The answer to our prayers? The possibilities and limits of the nikahnama as a means to protecting Muslim women's rights in South Asia  
Nida Kirmani (Lahore University of Management Sciences)

Paper short abstract:

Muslim women's rights activists in India and Pakistan frequently face opposition on religious grounds particularly with relation to marriage and personal laws. This has led activists to strategically engage with religious discourses and actors in order to secure women's rights. This paper will explore the effectiveness of using 'woman-friendly' nikahnamas (Muslim marriage contracts) as a means of securing women's rights without offending religious sensibilities in India and Pakistan. Drawing on primary research, this paper will question how far this approach can go in challenging entrenched patriarchal structures of power.

Paper long abstract:

Religiously-framed approaches to women's rights advocacy, which include those that utilise religious discourses or work through religious leaders and institutions, have increasingly been adopted by a variety of actors, particularly in Muslim contexts including, to some extent, in South Asia. Although 'Islamic feminism' has not gained wide support in India and Pakistan, Muslim women's rights activists have strategically engaged with religious discourses and actors in their struggles to secure women's rights, particularly with regard to marriage and family laws. One of the strategies employed by advocates of Muslim women's rights in India and in Pakistan has been to popularise the notion that women can write their rights into their own nikahnamas (Muslim marriage contracts), particularly in terms of inserting clauses that will secure their rights within marriage.

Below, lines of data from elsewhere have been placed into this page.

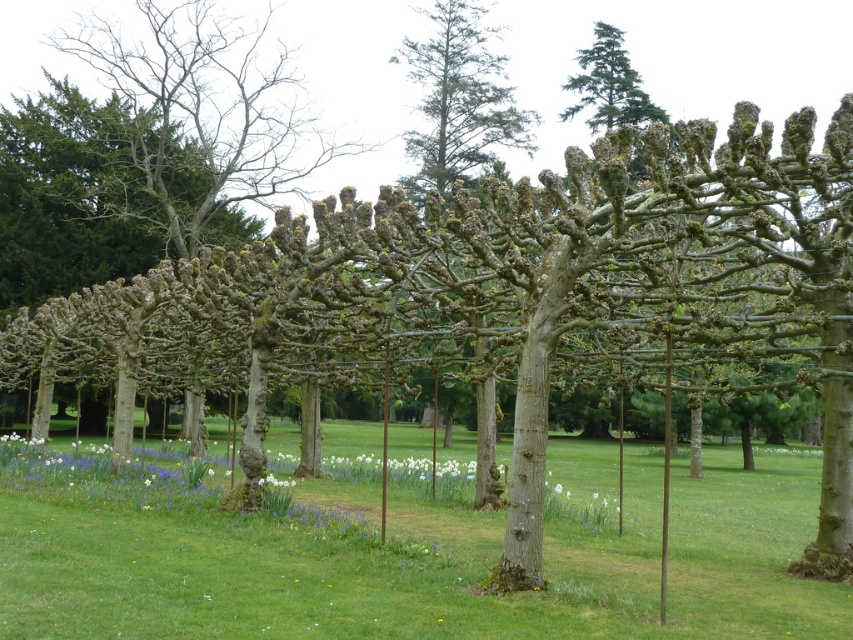 Who is positioned more to the left, green grass at center or white matte flower at center?

From the viewer's perspective, white matte flower at center appears more on the left side.

Identify the location of green grass at center. Image resolution: width=853 pixels, height=640 pixels. (437, 563).

Identify the location of green grass at center. (437, 563). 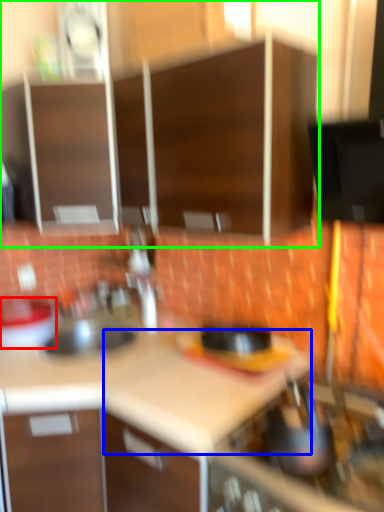 Question: Which object is the closest to the kitchen appliance (highlighted by a red box)? Choose among these: counter top (highlighted by a blue box) or cabinetry (highlighted by a green box).

Choices:
 (A) counter top
 (B) cabinetry

Answer: (A)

Muslim women's rights activists have proposed the idea of a 'woman-friendly' nikahnama as a means of protecting women's rights without challenging the system of separate personal laws in India, and without challenging religious conservative forces in Pakistan. However, little research has been conducted as to whether this approach has been successful in actually securing rights for women on the ground. This paper will draw on primary research conducted in both contexts to explore in depth whether the nikahnama has been an effective tool in protecting women's rights within marriage and after divorce without raising religious-based objections, or whether it is ineffective in actually challenging deeply entrenched patriarchal structures of power.